Your task:
Using the listing below, copy every line that mentions "untuk".

Records for this exercise:
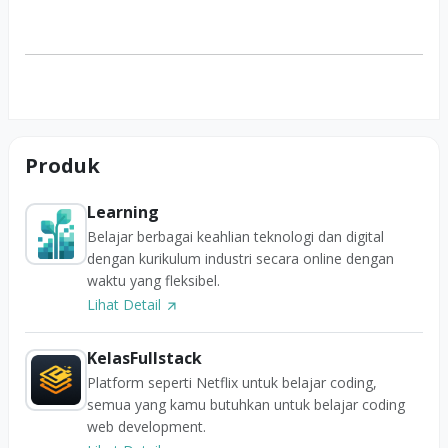
Produk
Learning
Belajar berbagai keahlian teknologi dan digital
dengan kurikulum industri secara online dengan
waktu yang fleksibel.
Lihat Detail
KelasFullstack
Platform seperti Netflix untuk belajar coding,
semua yang kamu butuhkan untuk belajar coding
web development.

Completed exercise:
Platform seperti Netflix untuk belajar coding,
semua yang kamu butuhkan untuk belajar coding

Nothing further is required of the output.